Start of Data in this exercise

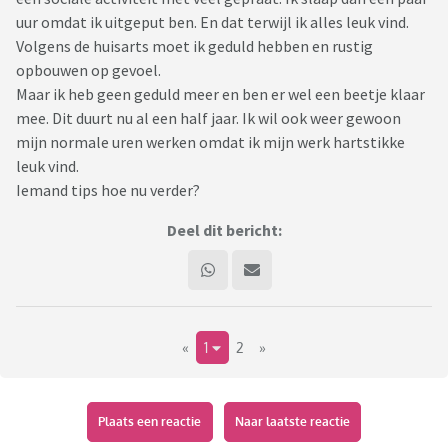
uur omdat ik uitgeput ben. En dat terwijl ik alles leuk vind.
Volgens de huisarts moet ik geduld hebben en rustig
opbouwen op gevoel.
Maar ik heb geen geduld meer en ben er wel een beetje klaar
mee. Dit duurt nu al een half jaar. Ik wil ook weer gewoon
mijn normale uren werken omdat ik mijn werk hartstikke
leuk vind.
Iemand tips hoe nu verder?
Deel dit bericht:
«
1
2
»
Plaats een reactie
Naar laatste reactie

End of Data in this exercise

Instructions to follow: I would like the data copied exactly as it stands, with no pictures included.

Answer section:
uur omdat ik uitgeput ben. En dat terwijl ik alles leuk vind.
Volgens de huisarts moet ik geduld hebben en rustig
opbouwen op gevoel.
Maar ik heb geen geduld meer en ben er wel een beetje klaar
mee. Dit duurt nu al een half jaar. Ik wil ook weer gewoon
mijn normale uren werken omdat ik mijn werk hartstikke
leuk vind.
Iemand tips hoe nu verder?
Deel dit bericht:
«
1
2
»
Plaats een reactie
Naar laatste reactie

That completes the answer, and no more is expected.